The main downfall of moving the concern of learning a representation outside DRL is that we need to be careful of what kind of dataset we use to train the autoencoders. It is crucial that the dataset has big variability and covers most of the "visible" state space. This is because a lot of autoencoders architecture have weird/undefined behaviour in point of the space not explored during training which is not desirable.

Other potential downfalls are:

Increase overall computation time (not always true though)
Risk of losing important information for the DRL algorithm
Non-trivial definition of AE-hyperparameters

Since usually the AE objective is centred on the reconstruction error it is not trivial to focus on learning useful representations as opposed to learning representations which are based on the ability of the decoder to achieve better reconstruction errors. Therefore, a tradeoff must be made to achieve useful representations for RL. We will see in future sections how different AE architectures deal with this tradeoff.
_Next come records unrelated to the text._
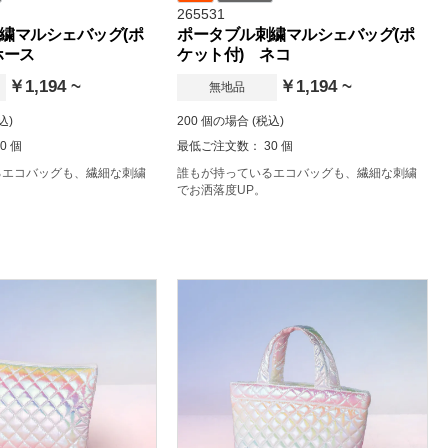
265531
繍マルシェバッグ(ポ
ポータブル刺繍マルシェバッグ(ポ
ホース
ケット付) ネコ
￥1,194 ~
￥1,194 ~
無地品
込)
200 個の場合 (税込)
0 個
最低ご注文数： 30 個
るエコバッグも、繊細な刺繍
誰もが持っているエコバッグも、繊細な刺繍
でお洒落度UP。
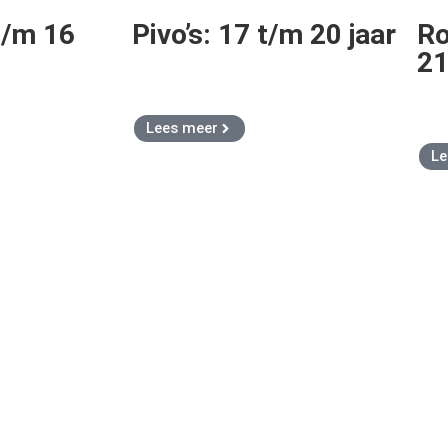
t/m 16
Pivo’s: 17 t/m 20 jaar
Ro
21
Lees meer
Le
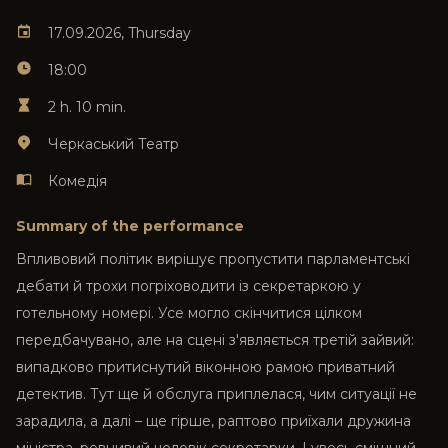
17.09.2026, Thursday
18:00
2 h. 10 min.
Черкаський Театр
Комедія
Summary of the performance
Впливовий політик вирішує пропустити парламентські
дебати й трохи погріховодити із секретаркою у
готельному номері. Усе могло скінчитися цілком
передбачувано, але на сцені з'являється третій зайвий:
випадково притиснутий віконною рамою приватний
детектив. Тут ще й обслуга приплелася, чим ситуації не
зарадила, а далі – ще гірше, раптово приїхали дружина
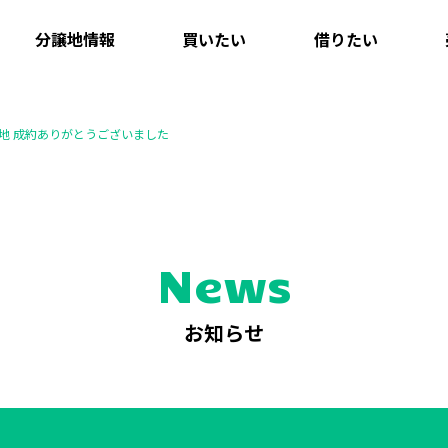
分譲地情報
買いたい
借りたい
号地 成約ありがとうございました
News
お知らせ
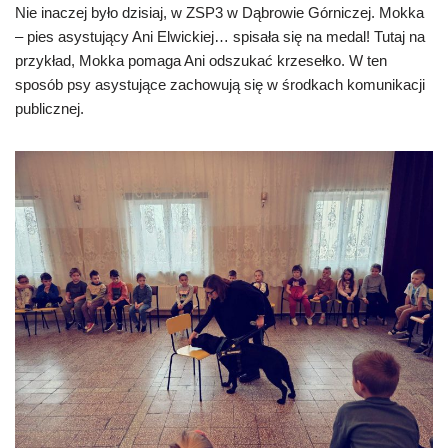
Nie inaczej było dzisiaj, w ZSP3 w Dąbrowie Górniczej. Mokka
– pies asystujący Ani Elwickiej… spisała się na medal! Tutaj na
przykład, Mokka pomaga Ani odszukać krzesełko. W ten
sposób psy asystujące zachowują się w środkach komunikacji
publicznej.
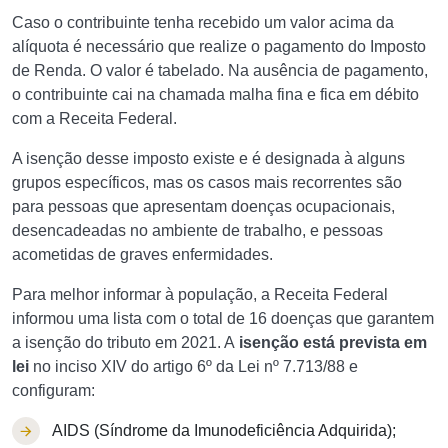
Caso o contribuinte tenha recebido um valor acima da
alíquota é necessário que realize o pagamento do Imposto
de Renda. O valor é tabelado. Na ausência de pagamento,
o contribuinte cai na chamada malha fina e fica em débito
com a Receita Federal.
A isenção desse imposto existe e é designada à alguns
grupos específicos, mas os casos mais recorrentes são
para pessoas que apresentam doenças ocupacionais,
desencadeadas no ambiente de trabalho, e pessoas
acometidas de graves enfermidades.
Para melhor informar à população, a Receita Federal
informou uma lista com o total de 16 doenças que garantem
a isenção do tributo em 2021. A
isenção está prevista em
lei
no inciso XIV do artigo 6º da Lei nº 7.713/88 e
configuram:
AIDS (Síndrome da Imunodeficiência Adquirida);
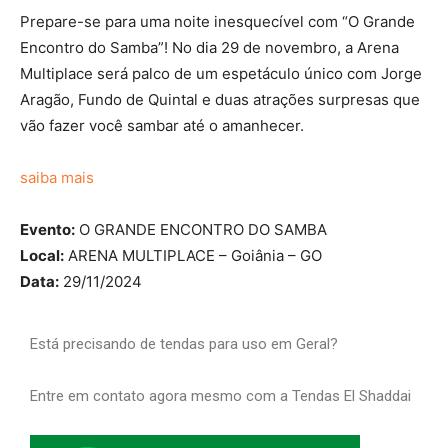
Prepare-se para uma noite inesquecível com “O Grande
Encontro do Samba”! No dia 29 de novembro, a Arena
Multiplace será palco de um espetáculo único com Jorge
Aragão, Fundo de Quintal e duas atrações surpresas que
vão fazer você sambar até o amanhecer.
saiba mais
Evento:
O GRANDE ENCONTRO DO SAMBA
Local:
ARENA MULTIPLACE – Goiânia – GO
Data:
29/11/2024
Está precisando de tendas para uso em Geral?
Entre em contato agora mesmo com a Tendas El Shaddai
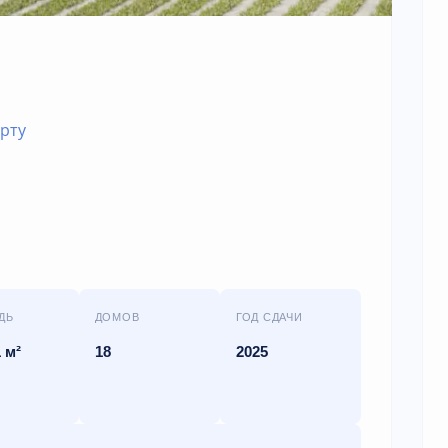
арту
ДЬ
ДОМОВ
ГОД СДАЧИ
 м²
18
2025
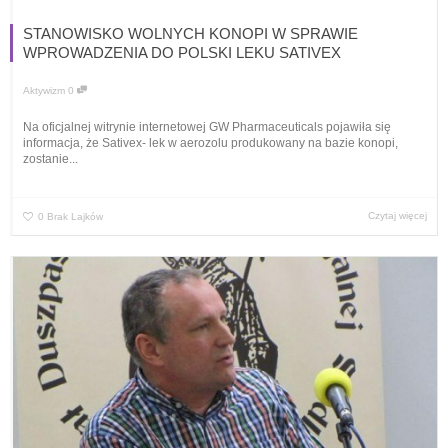
STANOWISKO WOLNYCH KONOPI W SPRAWIE
WPROWADZENIA DO POLSKI LEKU SATIVEX
Aktywizm
0
Na oficjalnej witrynie internetowej GW Pharmaceuticals pojawiła się
informacja, że Sativex- lek w aerozolu produkowany na bazie konopi,
zostanie...
Czytaj więcej
0
Brak Lajków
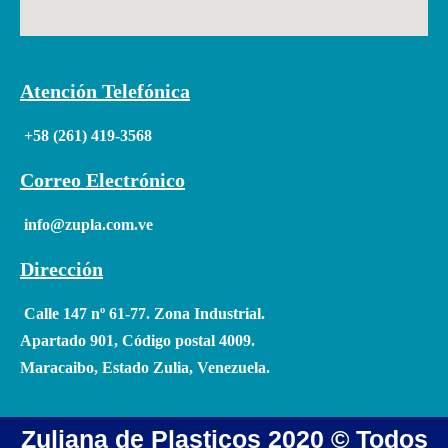
Atención Telefónica
+58 (261) 419-3568
Correo Electrónico
info@zupla.com.ve
Dirección
Calle 147 nº 61-77. Zona Industrial.
Apartado 901, Código postal 4009.
Maracaibo, Estado Zulia, Venezuela.
Zuliana de Plasticos 2020 © Todos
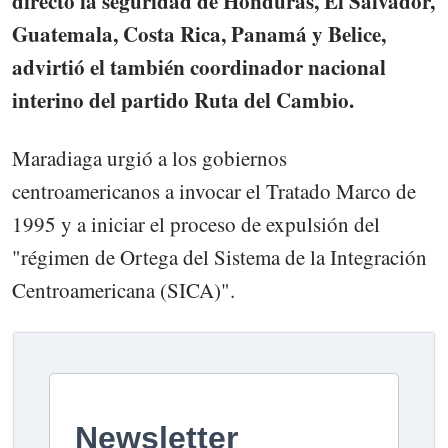
directo la seguridad de Honduras, El Salvador,
Guatemala, Costa Rica, Panamá y Belice,
advirtió el también coordinador nacional
interino del partido Ruta del Cambio.
Maradiaga urgió a los gobiernos
centroamericanos a invocar el Tratado Marco de
1995 y a iniciar el proceso de expulsión del
"régimen de Ortega del Sistema de la Integración
Centroamericana (SICA)".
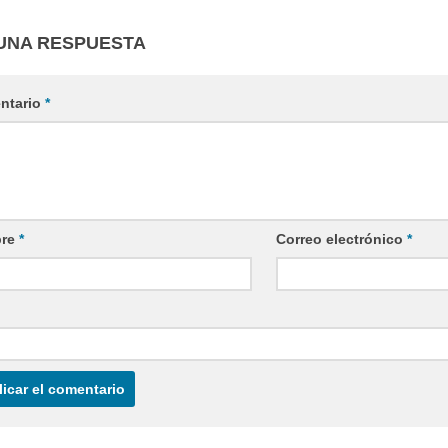
UNA RESPUESTA
ntario
*
re
*
Correo electrónico
*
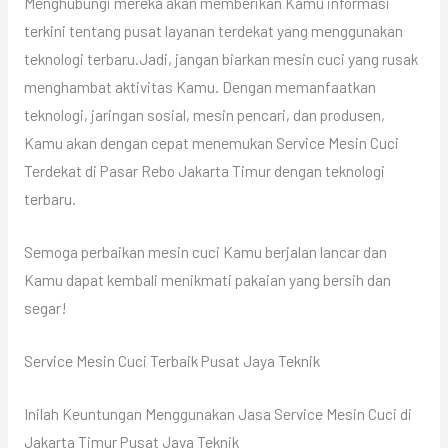
Menghubungi mereka akan memberikan Kamu informasi
terkini tentang pusat layanan terdekat yang menggunakan
teknologi terbaru.Jadi, jangan biarkan mesin cuci yang rusak
menghambat aktivitas Kamu. Dengan memanfaatkan
teknologi, jaringan sosial, mesin pencari, dan produsen,
Kamu akan dengan cepat menemukan Service Mesin Cuci
Terdekat di Pasar Rebo Jakarta Timur dengan teknologi
terbaru.
Semoga perbaikan mesin cuci Kamu berjalan lancar dan
Kamu dapat kembali menikmati pakaian yang bersih dan
segar!
Service Mesin Cuci Terbaik Pusat Jaya Teknik
Inilah Keuntungan Menggunakan Jasa Service Mesin Cuci di
Jakarta Timur Pusat Jaya Teknik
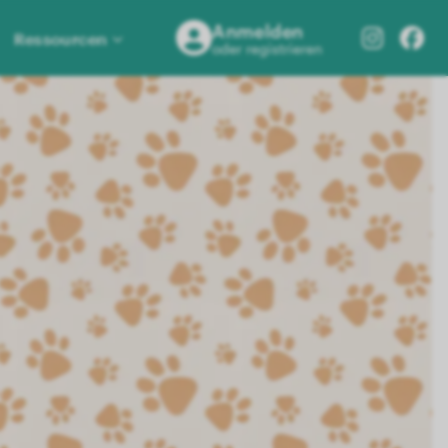
Anmelden
Ressourcen
oder registrieren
1.9. Disentagled Representations

This is a big topic in current AI research ¹¹ (6th big challenge)

In the literature is not entirely clear what we mean when we talk about disentangled representations. However, some research and effort was made to have a formal definition ¹² It seems, following their¹² definition, that the concept of disentangled is quite similar to the concept of symmetry in physics. Physics, indeed, can be seen as an in-depth study of symmetries (see More is different from P.W.Anderson in Science which stated "it is only slightly overstating the case to say that physics is the study of symmetry")

This is quite important because, given this point of view, it is easier to define formally (i.e. mathematically) what are the properties of disentangled representations.

As stated in ¹²

Intuitively. we define a vector representation as disentangled if it can be decomposed into a number of subspaces, each one of which is compatible with, and can be transformed independently by a unique symmetry transformation

The paper¹², then goes towards defining more formally this intuition using group theory, and this concept of symmetries.

Of course, this is one point of view on disentangled representations, there are different ones, however, this is to the best of our knowledge the best formal attempt to define it.

Another important point is that this "new" definition tries to put together all the different approaches/points of view that were present in the literature at that time. The main 3 characteristics that the authors identify are: modularity, compactness and explicitness. Directly quoting from ¹²:

Modularity "measures whether a single latent dimension encodes no more than a single data generative factor"
Compactness "measures whether each data generative factor is encoded by a single lantent dimension"
Explicitness "measures whether the values of all of the data generative factors can be decoded from the representation using a linear transformation"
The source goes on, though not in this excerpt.